Юрий Марк. Жил да не был…

Сергей Ачильдиев
Октябрь30/ 2018

Сегодня День памяти жертв политических репрессий. Один из миллионов таких жертв — Юрий Германович Марк. Тайно от всех он писал свои воспоминания. Но когда умер, его архив увидела только печка. 

 

Советская власть невзлюбила Юрия с самого начала. Из бывших? Значит, лишенец. А с таким клеймом, будь ты хоть семи пядей во лбу, не принимали ни в один вуз, только — на завод, в рабочие.  

Что ж, он устроился на «Красный треугольник». И не очень об этом жалел. Потому что нэп для рабочих оказался воплощенной мечтой о коммунизме: зарплату платили даже больше, чем при царе-батюшке. 

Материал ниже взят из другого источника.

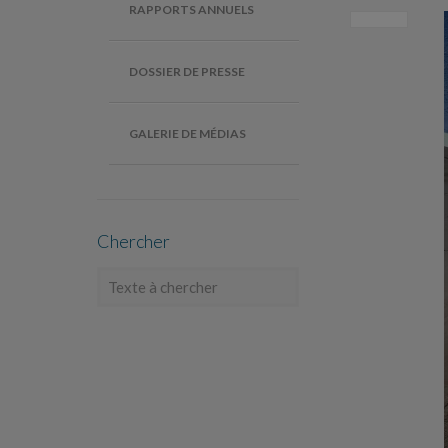
RAPPORTS ANNUELS
DOSSIER DE PRESSE
GALERIE DE MÉDIAS
Chercher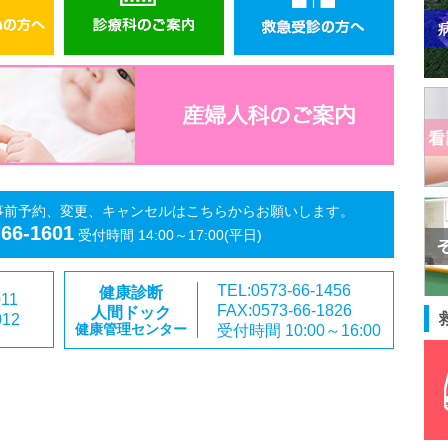
事前予約、変更、キャンセルはこちらからお願いします。
-66-1601
受付時間 14:00～17:00(平日)
TEL:0573-66-1456
健康診断
011
FAX:0573-66-1826
人間ドック
012
受付時間 10:00～16:00
健康管理センター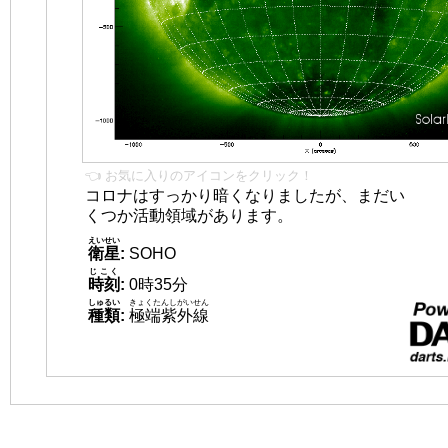
👈 お気に入りのアイコンをクリック！
コロナはすっかり暗くなりましたが、まだい
くつか活動領域があります。
えいせい
衛星
:
SOHO
じこく
時刻
:
0時35分
しゅるい
きょくたんしがいせん
種類
:
極端紫外線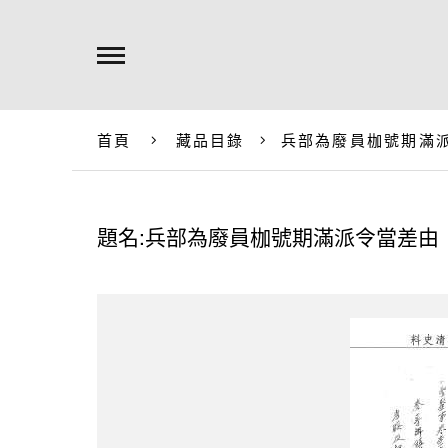
首頁
藏品目錄
兵部為廢員枷號期滿
題名:兵部為廢員枷號期滿派令當差由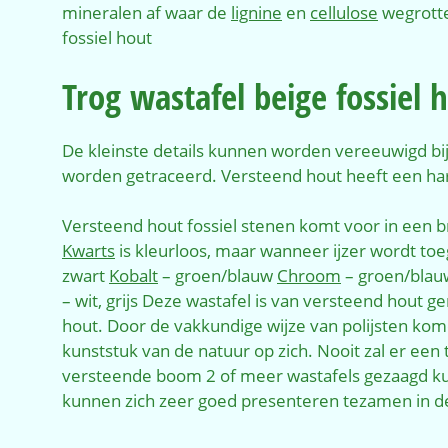
mineralen af waar de
lignine
en
cellulose
wegrotten
fossiel hout
Trog wastafel beige fossiel 
De kleinste details kunnen worden vereeuwigd bij
worden getraceerd. Versteend hout heeft een ha
Versteend hout fossiel stenen komt voor in een b
Kwarts
is kleurloos, maar wanneer ijzer wordt to
zwart
Kobalt
– groen/blauw
Chroom
– groen/bla
– wit, grijs Deze wastafel is van versteend hout g
hout. Door de vakkundige wijze van polijsten komen
kunststuk van de natuur op zich. Nooit zal er een 
versteende boom 2 of meer wastafels gezaagd kun
kunnen zich zeer goed presenteren tezamen in de 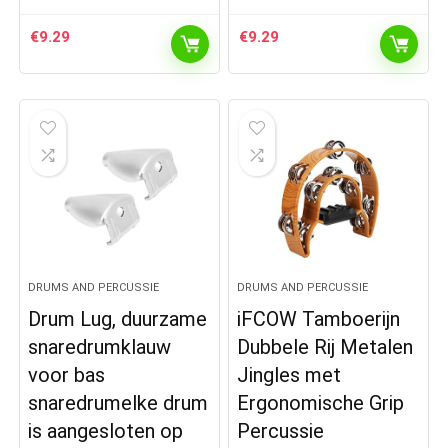
€
9.29
€
9.29
DRUMS AND PERCUSSIE
DRUMS AND PERCUSSIE
Drum Lug, duurzame
iFCOW Tamboerijn
snaredrumklauw
Dubbele Rij Metalen
voor bas
Jingles met
snaredrumelke drum
Ergonomische Grip
is aangesloten op
Percussie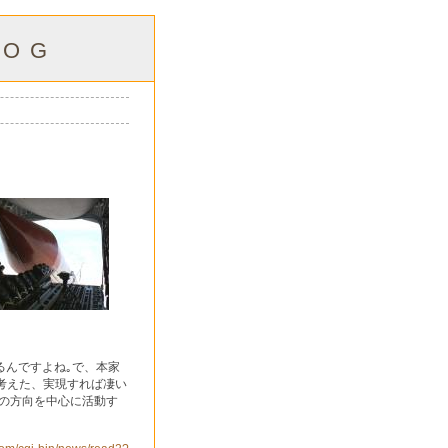
OG
んですよね｡で、本家
が考えた、実現すれば凄い
の方向を中心に活動す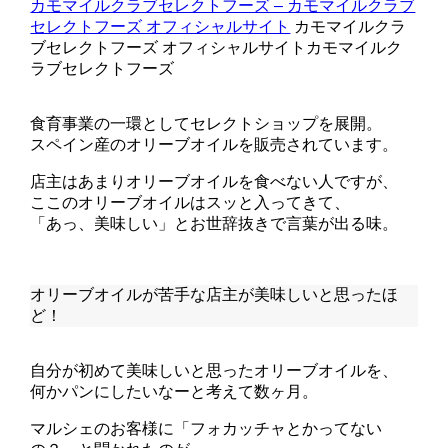
カモマイルクラブセレクトフーズ – カモマイルクラブ
セレクトフーズ オフィシャルサイト
カモマイルクラ
ブセレクトフーズ オフィシャルサイトカモマイルク
ラブセレクトフーズ
食育事業の一環としてセレクトショップを展開。
スペイン産のオリーブオイルを販売されています。
店主はあまりオリーブオイルを食べない人ですが、
ここのオリーブオイルはスッと入ってきて、
「あっ、美味しい」とお世辞抜きで言葉が出る味。
オリーブオイルが苦手な店主が美味しいと思ったほ
ど！
自分が初めて美味しいと思ったオリーブオイルを、
何かパンにしたいなーと考えて数ヶ月。
マルシェのお客様に「フォカッチャとかってない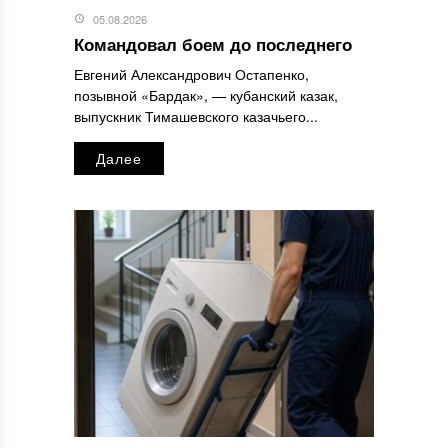
05.08.2026
Командовал боем до последнего
Евгений Александрович Остапенко,
позывной «Бардак», — кубанский казак,
выпускник Тимашевского казачьего...
Далее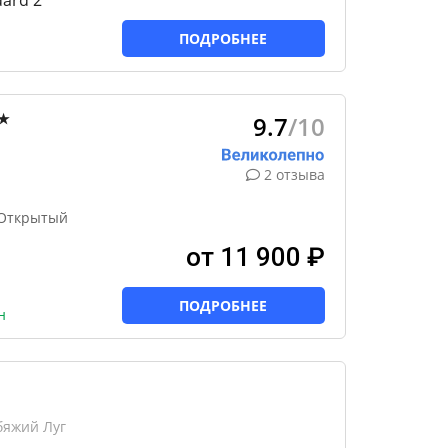
ard 2
ПОДРОБНЕЕ
9.7
/10
★
2 отзыва
 Открытый
от 11 900 ₽
ПОДРОБНЕЕ
н
бяжий Луг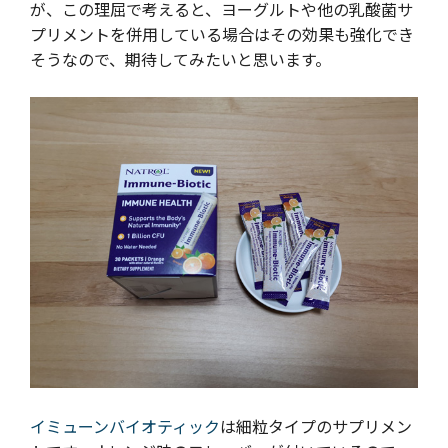
が、この理屈で考えると、ヨーグルトや他の乳酸菌サ
プリメントを併用している場合はその効果も強化でき
そうなので、期待してみたいと思います。
イミューンバイオティック
は細粒タイプのサプリメン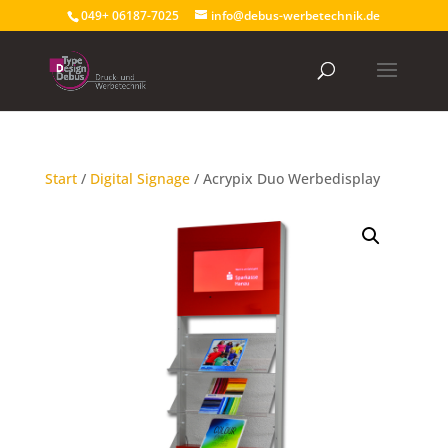
049+ 06187-7025
info@debus-werbetechnik.de
Start
/
Digital Signage
/ Acrypix Duo Werbedisplay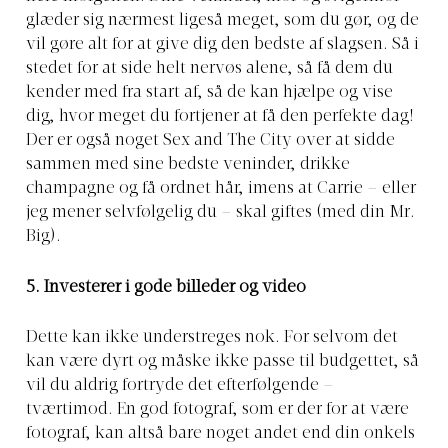
glæder sig nærmest ligeså meget, som du gør, og de
vil gøre alt for at give dig den bedste af slagsen. Så i
stedet for at side helt nervøs alene, så få dem du
kender med fra start af, så de kan hjælpe og vise
dig, hvor meget du fortjener at få den perfekte dag!
Der er også noget Sex and The City over at sidde
sammen med sine bedste veninder, drikke
champagne og få ordnet hår, imens at Carrie – eller
jeg mener selvfølgelig du – skal giftes (med din Mr.
Big).
5. Investerer i gode billeder og video
Dette kan ikke understreges nok. For selvom det
kan være dyrt og måske ikke passe til budgettet, så
vil du aldrig fortryde det efterfølgende –
tværtimod. En god fotograf, som er der for at være
fotograf, kan altså bare noget andet end din onkels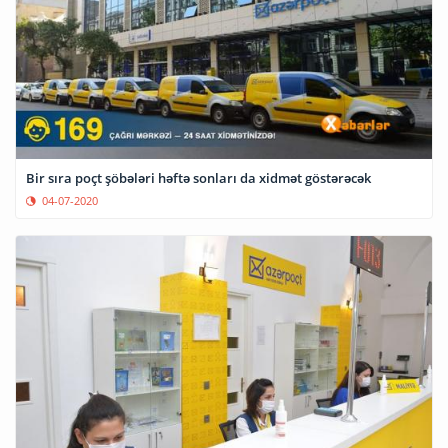
Bir sıra poçt şöbələri həftə sonları da xidmət göstərəcək
04-07-2020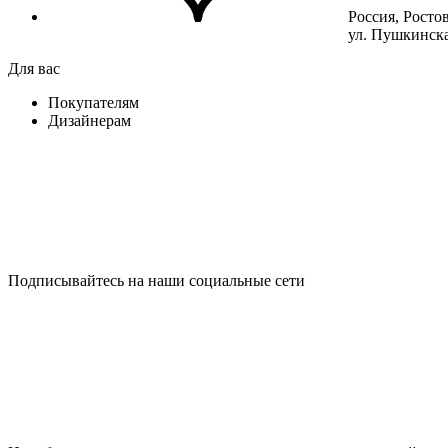
Россия, Росто
ул. Пушкинска
Для вас
Покупателям
Дизайнерам
Подписывайтесь на наши социальные сети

Каждую субботу Юрий заезжал за своей девушкой на извозчике, и они отправлялись в Александринку или Мариинку. Никаких ярусов, а тем более галёрок — только центральные ложи или первые ряды партера. 

Из театра на таксомоторе, что считалось особым шиком, подкатывали к «Астории». Ужинали по-королевски: шампанское, коньячишко, сёмушка, икорка паюсная, на горячее — стерлядка, дичь… Повара ещё были старой закалки, помнили, как надо, и ценили своё искусство. 

Ночевали там же, в гостиничном номере. Утром, по звонку, горничная приносила кофе с дышащими в руках горячими булочками. Прямо в постель. 

Ах, эти воскресные утра далёкой молодости! Последний поцелуй у гостиничного подъезда, и ещё один, и ещё… Потом червонец извозчику. И вот он остаётся один, шагает к себе на Петроградскую сторону. Пешком идёт не оттого, что больше нет денег, а просто так приятно пройтись после ночи любви по пустынным ещё улицам родного города! 

 

— Именно тогда я подал заявление в партию, — рассказывал мне Юрий Германович. — Не из карьерных соображений. Партия в ту пору только начинала костенеть, и процесс этот развивался сверху вниз: у нас, в трудовой массе, ещё царила полнейшая демократия. 

К примеру, получили мы китайский заказ на изготовление колёс и выяснили, что колёса эти для рикш. Тут же всей бригадой отправились к партийному секретарю завода Евгении Егоровой, той самой, которая вручала Ленину партбилет, когда он в апреле семнадцатого вернулся из эмиграции: 

«Отменяйте, — орём, — заказ! Не желаем участвовать в эксплуатации наших братьев по классу!» 

И Егорова связалась с наркоматом, и заказ действительно отменили. 

 

В тридцать пятом его сослали в Астрахань. 

В тот раз энкаведешники опоздали ровно на сутки. Дело в том, что накануне ночью он читал свою новую повесть Горькому, и повесть была встречена благосклонно. Вообще-то попасть на приём к «великому пролетарскому писателю» было непросто, но Юрий Марк был секретарём известного литобъединения «Кузница», к тому же рабочим, а Алексей Максимович питал к этому сословию слезливую симпатию. 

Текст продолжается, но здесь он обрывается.